Your task is to restate every entry below word for word and omit the images.

Stored data entries:
-----
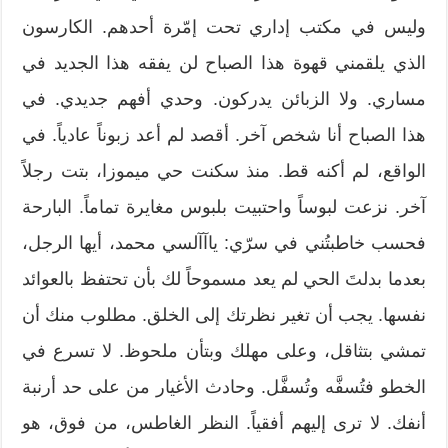
وليس في مكتب إداري تحت إمّرة أحدهم. الكارسون
الذي يلقمني قهوة هذا الصباح لن يفقه هذا الجديد في
مساري. ولا الزبائن يدركون. وحدي أفهم جديدي. في
هذا الصباح أنا شخص آخر. أقصد لم أعد زبوناً عادياً. في
الواقع، لم أكنه قط. منذ سكنت حي ميموزا، بتت رجلاً
آخر. نزعت لبوساً واحتبيت بلبوس مغايرة تماماً. البارحة
فحسب خاطبتُني في سرّي: ياآآلسي محمد، أيها الرجل،
بعدما بدلتَ الحي لم يعد مسموحاً لك بأن تحتفظ بالعوائد
نفسها. يجب أن تغير نظرتك إلى الخلق. مطلوب منك أن
تمشي بتثاقل، وعلى مهلك وبتأن ملحوظ. لا تسرع في
الخطو فتُسفَّه وتُسفَّل. وحادث الأغيار من على حد أرنبة
أنفك. لا ترى إليهم أفقياً. النظر الغاطس، من فوق، هو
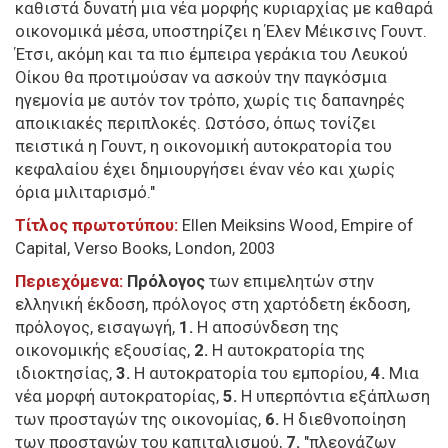
καθιστά δυνατή μια νέα μορφής κυριαρχίας με καθαρά
οικονομικά μέσα, υποστηρίζει η Έλεν Μέικσινς Γουντ.
Έτσι, ακόμη και τα πιο έμπειρα γεράκια του Λευκού
Οίκου θα προτιμούσαν να ασκούν την παγκόσμια
ηγεμονία με αυτόν τον τρόπο, χωρίς τις δαπανηρές
αποικιακές περιπλοκές. Ωστόσο, όπως τονίζει
πειστικά η Γουντ, η οικονομική αυτοκρατορία του
κεφαλαίου έχει δημιουργήσει έναν νέο και χωρίς
όρια μιλιταρισμό."
Τίτλος πρωτοτύπου:
Ellen Meiksins Wood, Empire of
Capital, Verso Books, London, 2003
Περιεχόμενα:
Πρόλογος
των επιμελητών στην
ελληνική έκδοση, πρόλογος στη χαρτόδετη έκδοση,
πρόλογος, εισαγωγή,
1.
Η αποσύνδεση της
οικονομικής εξουσίας,
2.
Η αυτοκρατορία της
ιδιοκτησίας,
3.
Η αυτοκρατορία του εμπορίου,
4.
Μια
νέα μορφή αυτοκρατορίας,
5.
Η υπερπόντια εξάπλωση
των προσταγών της οικονομίας,
6.
Η διεθνοποίηση
των προσταγών του καπιταλισμού,
7.
"πλεονάζων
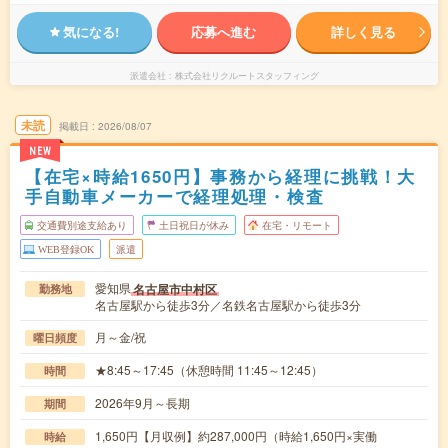
気になる!
応募へ進む
詳しく見る
派遣会社
株式会社リクルートスタッフィング
未読
掲載日
2026/08/07
NEW
【在宅×時給1650円】事務から経理に挑戦！大
手自動車メーカーで経理処理・検査
交通費別途支給あり
土日祝日が休み
在宅・リモート
WEB登録OK
派遣
愛知県
名古屋市中村区
勤務地
名古屋駅から徒歩3分／名鉄名古屋駅から徒歩3分
月～金/祝
曜日頻度
★8:45～17:45（休憩時間 11:45～12:45）
時間
2026年9月～長期
期間
1,650円【月収例】約287,000円（時給1,650円×実働
時給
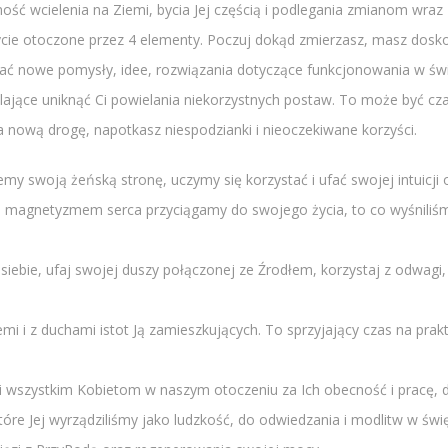
ość wcielenia na Ziemi, bycia Jej częścią i podlegania zmianom wraz
Życie otoczone przez 4 elementy. Poczuj dokąd zmierzasz, masz dosk
ać nowe pomysły, idee, rozwiązania dotyczące funkcjonowania w świ
ające uniknąć Ci powielania niekorzystnych postaw. To może być cza
a nową drogę, napotkasz niespodzianki i nieoczekiwane korzyści.
jemy swoją żeńską stronę, uczymy się korzystać i ufać swojej intuicj
m magnetyzmem serca przyciągamy do swojego życia, to co wyśnili
iebie, ufaj swojej duszy połączonej ze Źrodłem, korzystaj z odwagi, os
mi i z duchami istot Ją zamieszkujących. To sprzyjający czas na prak
i wszystkim Kobietom w naszym otoczeniu za Ich obecność i pracę, d
óre Jej wyrządziliśmy jako ludzkość, do odwiedzania i modlitw w świ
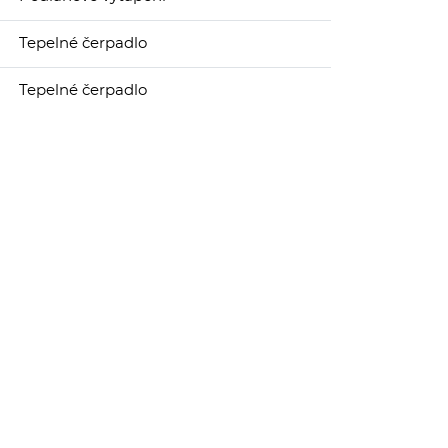
Tepelné čerpadlo
Tepelné čerpadlo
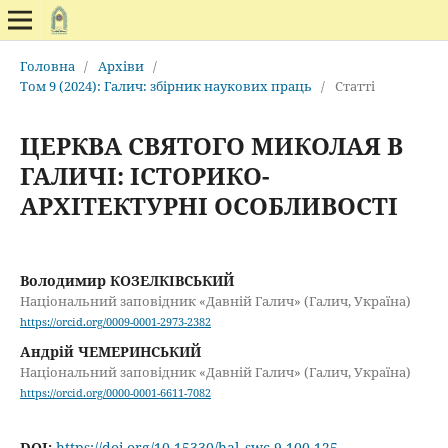
Головна
/
Архіви
/
Том 9 (2024): Галич: збірник наукових праць
/
Статті
ЦЕРКВА СВЯТОГО МИКОЛАЯ В
ГАЛИЧІ: ІСТОРИКО-
АРХІТЕКТУРНІ ОСОБЛИВОСТІ
Володимир КОЗЕЛКІВСЬКИЙ
Національний заповідник «Давній Галич» (Галич, Україна)
https://orcid.org/0009-0001-2973-2382
Андрій ЧЕМЕРИНСЬКИЙ
Національний заповідник «Давній Галич» (Галич, Україна)
https://orcid.org/0000-0001-6611-7082
DOI:
https://doi.org/10.15330/hal_swc.9.100-125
-----
• **Response box**
وليس في مكتب إداري تحت إمّرة أحدهم. الكارسون
الذي يلقمني قهوة هذا الصباح لن يفقه هذا الجديد في
مساري. ولا الزبائن يدركون. وحدي أفهم جديدي. في
هذا الصباح أنا شخص آخر. أقصد لم أعد زبوناً عادياً. في
الواقع، لم أكنه قط. منذ سكنت حي ميموزا، بتت رجلاً
آخر. نزعت لبوساً واحتبيت بلبوس مغايرة تماماً. البارحة
فحسب خاطبتُني في سرّي: ياآآلسي محمد، أيها الرجل،
بعدما بدلتَ الحي لم يعد مسموحاً لك بأن تحتفظ بالعوائد
نفسها. يجب أن تغير نظرتك إلى الخلق. مطلوب منك أن
تمشي بتثاقل، وعلى مهلك وبتأن ملحوظ. لا تسرع في
الخطو فتُسفَّه وتُسفَّل. وحادث الأغيار من على حد أرنبة
أنفك. لا ترى إليهم أفقياً. النظر الغاطس، من فوق، هو
καθιστά δυνατή μια νέα μορφής κυριαρχίας με καθαρά
οικονομικά μέσα, υποστηρίζει η Έλεν Μέικσινς Γουντ.
Έτσι, ακόμη και τα πιο έμπειρα γεράκια του Λευκού
Οίκου θα προτιμούσαν να ασκούν την παγκόσμια
ηγεμονία με αυτόν τον τρόπο, χωρίς τις δαπανηρές
αποικιακές περιπλοκές. Ωστόσο, όπως τονίζει
πειστικά η Γουντ, η οικονομική αυτοκρατορία του
κεφαλαίου έχει δημιουργήσει έναν νέο και χωρίς
όρια μιλιταρισμό."
Τίτλος πρωτοτύπου:
Ellen Meiksins Wood, Empire of
Capital, Verso Books, London, 2003
Περιεχόμενα:
Πρόλογος
των επιμελητών στην
ελληνική έκδοση, πρόλογος στη χαρτόδετη έκδοση,
πρόλογος, εισαγωγή,
1.
Η αποσύνδεση της
οικονομικής εξουσίας,
2.
Η αυτοκρατορία της
ιδιοκτησίας,
3.
Η αυτοκρατορία του εμπορίου,
4.
Μια
νέα μορφή αυτοκρατορίας,
5.
Η υπερπόντια εξάπλωση
των προσταγών της οικονομίας,
6.
Η διεθνοποίηση
των προσταγών του καπιταλισμού,
7.
"πλεονάζων
気になる!
応募へ進む
詳しく見る
派遣会社
株式会社リクルートスタッフィング
未読
掲載日
2026/08/07
NEW
【在宅×時給1650円】事務から経理に挑戦！大
手自動車メーカーで経理処理・検査
交通費別途支給あり
土日祝日が休み
在宅・リモート
WEB登録OK
派遣
愛知県
名古屋市中村区
勤務地
名古屋駅から徒歩3分／名鉄名古屋駅から徒歩3分
月～金/祝
曜日頻度
★8:45～17:45（休憩時間 11:45～12:45）
時間
2026年9月～長期
期間
1,650円【月収例】約287,000円（時給1,650円×実働
時給
ość wcielenia na Ziemi, bycia Jej częścią i podlegania zmianom wraz
Życie otoczone przez 4 elementy. Poczuj dokąd zmierzasz, masz dosk
ać nowe pomysły, idee, rozwiązania dotyczące funkcjonowania w świ
ające uniknąć Ci powielania niekorzystnych postaw. To może być cza
a nową drogę, napotkasz niespodzianki i nieoczekiwane korzyści.
jemy swoją żeńską stronę, uczymy się korzystać i ufać swojej intuicj
m magnetyzmem serca przyciągamy do swojego życia, to co wyśnili
iebie, ufaj swojej duszy połączonej ze Źrodłem, korzystaj z odwagi, os
mi i z duchami istot Ją zamieszkujących. To sprzyjający czas na prak
i wszystkim Kobietom w naszym otoczeniu za Ich obecność i pracę, d
óre Jej wyrządziliśmy jako ludzkość, do odwiedzania i modlitw w świ
Tepelné čerpadlo
Tepelné čerpadlo
Головна
/
Архіви
/
Том 9 (2024): Галич: збірник наукових праць
/
Статті
ЦЕРКВА СВЯТОГО МИКОЛАЯ В
ГАЛИЧІ: ІСТОРИКО-
АРХІТЕКТУРНІ ОСОБЛИВОСТІ
Володимир КОЗЕЛКІВСЬКИЙ
Національний заповідник «Давній Галич» (Галич, Україна)
https://orcid.org/0009-0001-2973-2382
Андрій ЧЕМЕРИНСЬКИЙ
Національний заповідник «Давній Галич» (Галич, Україна)
https://orcid.org/0000-0001-6611-7082
DOI:
https://doi.org/10.15330/hal_swc.9.100-125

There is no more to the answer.